Question

Find at what value the function \[f(x) = \dfrac{2}{x} + \dfrac{x}{2}\] has a local minimum.
A.\[x = - 2\]
B.\[x = 0\]
C.\[x = 1\]
D.\[x = 2\]

Answer 1

Hint: First differentiate the given equation with respect to x, then equate the derived equation \[\dfrac{1}{2} - \dfrac{2}{{{x^2}}}\] to zero to obtain the critical points. Differentiate the function \[\dfrac{1}{2} - \dfrac{2}{{{x^2}}}\] , then substitute 2 for x in the equation \[f''(x) = \dfrac{4}{{{x^3}}}\]and observe whether the function is less than zero or greater than zero.

Formula used:
\[\dfrac{d}{{dx}}({x^n}) = n{x^{n - 1}}\] .
A function f(x) at any point ‘a’ has a minimum value at ‘a’ if \[f''(a) > 0\] .

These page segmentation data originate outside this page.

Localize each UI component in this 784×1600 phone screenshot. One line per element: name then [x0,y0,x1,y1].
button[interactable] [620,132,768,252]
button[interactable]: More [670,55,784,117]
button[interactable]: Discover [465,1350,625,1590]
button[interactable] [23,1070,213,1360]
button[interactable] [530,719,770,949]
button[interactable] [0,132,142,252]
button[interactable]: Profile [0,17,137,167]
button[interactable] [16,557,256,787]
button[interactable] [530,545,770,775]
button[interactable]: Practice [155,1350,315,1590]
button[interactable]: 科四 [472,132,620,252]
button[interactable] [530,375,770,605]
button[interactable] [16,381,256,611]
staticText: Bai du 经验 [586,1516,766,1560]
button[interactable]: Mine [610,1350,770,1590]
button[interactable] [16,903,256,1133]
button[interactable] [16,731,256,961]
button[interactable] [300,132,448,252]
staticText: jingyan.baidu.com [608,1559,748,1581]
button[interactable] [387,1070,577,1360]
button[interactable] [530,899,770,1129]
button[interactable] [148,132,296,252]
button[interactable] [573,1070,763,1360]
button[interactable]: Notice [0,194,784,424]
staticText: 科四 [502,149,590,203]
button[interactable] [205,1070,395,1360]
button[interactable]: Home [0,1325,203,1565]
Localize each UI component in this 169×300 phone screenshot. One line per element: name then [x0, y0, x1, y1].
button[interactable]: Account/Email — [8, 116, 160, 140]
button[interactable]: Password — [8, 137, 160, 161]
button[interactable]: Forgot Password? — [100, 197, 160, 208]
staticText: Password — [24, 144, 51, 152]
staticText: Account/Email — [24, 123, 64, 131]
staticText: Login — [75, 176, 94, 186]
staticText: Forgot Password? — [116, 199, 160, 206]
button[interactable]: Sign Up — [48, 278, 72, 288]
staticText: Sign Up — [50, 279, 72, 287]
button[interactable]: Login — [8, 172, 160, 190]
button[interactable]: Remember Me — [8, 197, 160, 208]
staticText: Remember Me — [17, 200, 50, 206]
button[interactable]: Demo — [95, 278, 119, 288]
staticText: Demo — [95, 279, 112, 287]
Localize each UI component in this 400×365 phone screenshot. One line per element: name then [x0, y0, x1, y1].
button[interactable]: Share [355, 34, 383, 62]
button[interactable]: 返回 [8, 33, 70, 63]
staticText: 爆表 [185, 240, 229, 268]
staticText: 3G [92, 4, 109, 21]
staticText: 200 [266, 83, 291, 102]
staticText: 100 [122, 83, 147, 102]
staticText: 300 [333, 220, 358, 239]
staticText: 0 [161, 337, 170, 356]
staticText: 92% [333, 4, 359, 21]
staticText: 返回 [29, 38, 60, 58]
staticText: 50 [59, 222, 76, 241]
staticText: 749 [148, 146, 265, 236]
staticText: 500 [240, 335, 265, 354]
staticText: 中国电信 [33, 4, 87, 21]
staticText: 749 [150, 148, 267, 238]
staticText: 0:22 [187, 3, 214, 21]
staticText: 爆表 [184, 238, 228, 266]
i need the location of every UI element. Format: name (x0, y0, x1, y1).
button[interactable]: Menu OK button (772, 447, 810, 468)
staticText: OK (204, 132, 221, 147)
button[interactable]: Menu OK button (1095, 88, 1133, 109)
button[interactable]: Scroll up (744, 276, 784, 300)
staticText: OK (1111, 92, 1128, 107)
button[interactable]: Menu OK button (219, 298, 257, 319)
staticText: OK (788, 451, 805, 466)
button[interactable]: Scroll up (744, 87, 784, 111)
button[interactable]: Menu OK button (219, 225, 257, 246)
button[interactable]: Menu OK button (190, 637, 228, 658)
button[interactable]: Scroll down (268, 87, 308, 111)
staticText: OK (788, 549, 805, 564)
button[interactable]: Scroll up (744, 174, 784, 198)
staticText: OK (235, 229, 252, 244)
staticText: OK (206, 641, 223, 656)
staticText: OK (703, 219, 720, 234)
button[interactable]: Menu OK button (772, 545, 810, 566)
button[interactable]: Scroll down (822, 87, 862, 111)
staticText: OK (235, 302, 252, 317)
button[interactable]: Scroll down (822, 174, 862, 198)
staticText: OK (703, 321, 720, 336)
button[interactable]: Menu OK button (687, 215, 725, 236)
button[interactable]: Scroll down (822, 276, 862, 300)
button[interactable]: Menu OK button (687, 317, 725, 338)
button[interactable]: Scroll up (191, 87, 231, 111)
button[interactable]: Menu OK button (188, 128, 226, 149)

Complete step by step solution:
Differentiate \[f(x) = \dfrac{2}{x} + \dfrac{x}{2}\] with respect to x.
\[\begin{array}{I}f'(x) = \dfrac{d}{{dx}}\left[ {2{x^{ - 1}} + \dfrac{1}{2}x} \right]\\ = - 2{x^{ - 2}} + \dfrac{1}{2}\\ = \dfrac{1}{2} - \dfrac{2}{{{x^2}}}\end{array}\]
Now, equate \[f'(x)\] to zero, to obtain the critical points.
\[\dfrac{1}{2} - \dfrac{2}{{{x^2}}} = 0\]
\[\dfrac{2}{{{x^2}}} = \dfrac{1}{2}\]
\[{x^2} = 4\]
\[x = \pm 2\]
Differentiate \[f'(x)\] once again.
\[f''(x) = \dfrac{d}{{dx}}\left[ {\dfrac{1}{2} - \dfrac{2}{{{x^2}}}} \right]\]
\[f''(x) = 0 - 2\dfrac{{\left( { - 2} \right)}}{{{x^3}}}\]
\[f''(x) = \dfrac{4}{{{x^3}}}\]
Now,
\[f''(2) = \dfrac{4}{{{2^3}}}\]
\[ = \dfrac{4}{8}\]
\[ = \dfrac{1}{2} > 0\]
And
\[f''(-2) = \dfrac{4}{{{{\left( { - 2} \right)}^3}}}\]
\[ = - \dfrac{4}{8}\]
\[ = - \dfrac{1}{2} < 0\]

Therefore, f(x) has a minima at x=2.

The correct option is D.

Note Sometimes students get confused that if \[f''(2) < 0\] then f(x) is minimum or if \[f''(2) > 0\]then f(x) is minimum? So, just remember that “a function f(x) at any point ‘a’ has a minimum value at ‘a’ if \[f''(a) > 0\] “.